Hell Boy 2: Sufficient Sequel
Let me sweep the dust from this forgotten title, Hellboy II: The Golden Army, and give some impressions now that I cant possibly watch Dark Knight again without becoming The Blogger – a villain that trolls the internet punishing more popular rivals by diverting their links to the Kathy Bates nude scene from About Schmidt or the Oprah sex scene from Beloved. You thought the Joker was bad.
Hellboy passes the first test for being a genre mash up that I can stomach. I usually hate these from the dilution they create – the way a cell phone with a toaster function would be great at neither allowing communication (burning your ear and getting crumbs on your clothes) nor browning bread (now smeared with melted plastic). This example of contemporary dark fantasy achieves this by down playing the setting’s modernity. Hellboy’s New York feels like the thirties version, the way that Gotham is often portrayed, and is a very faint backdrop for the action.
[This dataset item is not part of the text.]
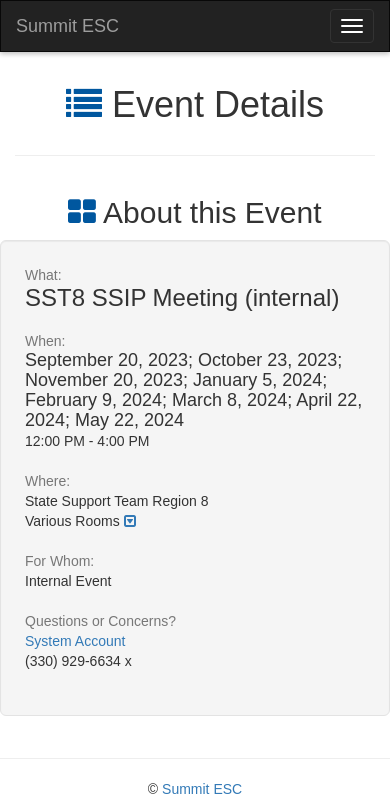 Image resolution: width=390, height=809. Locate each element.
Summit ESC (67, 26)
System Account (75, 641)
Director Del Toro takes us to the horrific underside quickly where trolls and goblins in seclusion from mankind sell magic artifacts and medieval monsters. The movie begins with a Tim Burton style animated back-story of the war between elves and men. Not hottie hot Tolkein elves but these bleached out faeries more akin to drow. Indeed, the main antagonist is a revenging Drizzt-like warrior elf Prince out to destroy man for dominating the supernatural world using a Golden golem army. The visuals that he made famous in Pan’s Labyrinth are brought to Hellboy, though not as gritty as that fairy tale – since it is a comic flick.
More of the heroic freak drama is brought in this installment as demonic HB, amphibious Abe Sapien, burning girl Liz fight to save humanity while being rejected by them. They’re joined by a new team leader in the form of a German ghost whom wears a pressure suit because obviously he would cost too much to render in gaseous form in all scenes. There’s a scene where the elf prince appeals to Hellboy being an outcaste yet fighting for we lazy ass ingrates against essentially his own kind. The city is attacked by this rare last of it’s kind plant monster and HB must decide where he stands, is he man … or monster … he blows it’s bulb head off with the oversized two-inch caliber “Big Baby”, it dies prettily and we proceed with the story.
The fairy tale feel of Hellboy sets it apart from every other comic movie in the past decade and makes it novel in a clichéd way. It’s entertaining to the eye, but not a brain churner or heart tugger. The characterization is ok -but nothing new aside from giving Abe a bit more story time. Wry humor is inserted to good effect to re-familiarize us with the cast, but by the second plot turn you remember why you forgot them. All in all it’s a nice visual snack but if you can wait for DVD, do so – I wouldn’t be shocked if it dropped next week.
In the meantime, I’m reading Watchman – so I too can get the hard nipples and enjoy its trailer as nerd porn.